Discretionary decision making has been alluded to in the handling of Chief Leach on February 8th. However, by its very definition, the handling of the Chief by his own subordinates seems to contradict the concept of discretionary.

Additionally, when discretionary decision making finds its way into law enforcement use, those that have suffered the most behind its use are often the every day hard working men and women who have the least resources and the least options. Case in point: the Eastside community has been subjected to DUI checkpoints, time after time. Staged with the use of grant funding for DUI enforcement, the individual predominately apprehended has not been the DUI driver. These individuals have seen their one source of family possession band only avenue toward accessible work income, taken away and impounded, many times costing them more than the value of the vehicle itself. Yet, their harm was not driving under the influence, rather discretionary decision making never considered them worthy enough or deserving enough of preferential treatment.

We applaud local news media for following through on the “public request for information” on the phone records of those involved. It is indeed unfortunate that the public request does not allow for disclosure for the private phones these individuals also possess. To have done so, might have brought forth another aspect to the scenario.

However, the question now turns to why are individuals who are implicated in the “cover-up”, placed or remain in leadership positions instead of relieved of duty and placed on Administrative Leave?

What City Hall must understand, is that the community will no longer stand by and “trust” that they are going to handle the investigation appropriately. City Hall can no longer maintain that they have the best interest of the community in their handling of this matter. They have proven a lack of impartiality and fairness, not only in the current process, but historically in the micro-management and interference with the police department.

For years the community has suspected that the police department has been controlled, not by the Chief’s office, but by the 7th Floor at City Hall. Once the State Attorney General’s Stipulated Agreement ended, so did the demonstrated support toward the concept of “Community Oriented Policing”. Police personnel for years now, have been directed to terminate contact, interaction and participation with the community to which they serve.
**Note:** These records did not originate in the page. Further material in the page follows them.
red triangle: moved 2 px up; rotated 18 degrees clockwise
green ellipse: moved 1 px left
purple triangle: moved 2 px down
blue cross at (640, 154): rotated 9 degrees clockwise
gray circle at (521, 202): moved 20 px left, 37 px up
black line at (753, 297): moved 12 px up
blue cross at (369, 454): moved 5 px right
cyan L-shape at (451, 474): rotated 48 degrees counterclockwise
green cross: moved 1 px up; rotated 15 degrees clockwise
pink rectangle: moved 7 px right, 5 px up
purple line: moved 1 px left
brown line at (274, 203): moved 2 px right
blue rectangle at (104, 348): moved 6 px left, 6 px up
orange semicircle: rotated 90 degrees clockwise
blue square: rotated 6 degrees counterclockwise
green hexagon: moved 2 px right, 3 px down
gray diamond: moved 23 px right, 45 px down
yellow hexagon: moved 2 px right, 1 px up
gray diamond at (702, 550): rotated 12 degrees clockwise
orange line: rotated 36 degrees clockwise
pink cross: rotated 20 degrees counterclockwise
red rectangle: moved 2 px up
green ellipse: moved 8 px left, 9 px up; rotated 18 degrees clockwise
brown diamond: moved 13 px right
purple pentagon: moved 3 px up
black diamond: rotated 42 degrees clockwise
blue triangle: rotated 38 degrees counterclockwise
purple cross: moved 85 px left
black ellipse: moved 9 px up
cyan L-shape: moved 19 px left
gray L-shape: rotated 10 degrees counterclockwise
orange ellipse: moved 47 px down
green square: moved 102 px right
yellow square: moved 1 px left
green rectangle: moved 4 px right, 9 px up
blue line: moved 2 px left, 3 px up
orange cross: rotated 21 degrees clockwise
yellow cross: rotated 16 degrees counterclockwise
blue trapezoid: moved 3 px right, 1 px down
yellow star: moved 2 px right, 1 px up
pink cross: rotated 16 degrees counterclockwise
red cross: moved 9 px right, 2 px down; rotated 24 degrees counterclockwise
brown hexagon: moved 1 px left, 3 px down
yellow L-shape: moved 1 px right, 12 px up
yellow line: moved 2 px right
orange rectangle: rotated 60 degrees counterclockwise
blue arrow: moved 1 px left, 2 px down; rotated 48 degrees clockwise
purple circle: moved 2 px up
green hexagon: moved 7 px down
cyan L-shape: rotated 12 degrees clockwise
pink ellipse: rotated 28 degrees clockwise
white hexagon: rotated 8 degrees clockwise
Partnerships which were established and had proven successful were abandoned or limited.

Individuals in the police department, who did not fall in line with the new concept, were either pushed out of the department all together, or simply denied promotion.

We acknowledge that a City Charter Amendment would be necessary to remove responsibility from the City Manager into the final decision of selecting the next Chief of Police. We acknowledge that based on the time limitations of the upcoming decision, the removal of that responsibility is not going to happen. However, we will go on record as making this a formal request for such consideration. The City Manager has not demonstrated to this community that he has the best interest of its members. The City Council and Mayor have not held the City Manager accountable for those actions and as such, the City Council and the Mayor have also contributed to the current crisis in Riverside.

An independent outside investigation is required, that would bring its results to the community: a community to which City Hall remains accountable. While the highly regarded integrity and reputation of Grover Trask is acknowledged, the implication has already been established that the community will not be the receiver of the information in that investigation.

City Hall can not investigate and remedy the recent and past issues involving the police department, especially when City Hall itself is implicated in the micro-management and interference with the only department authorized with the ability to protect and take a person’s freedom. At this time, nothing short of an independent outside investigation into what really happened the night the “trust” went out in Riverside will do.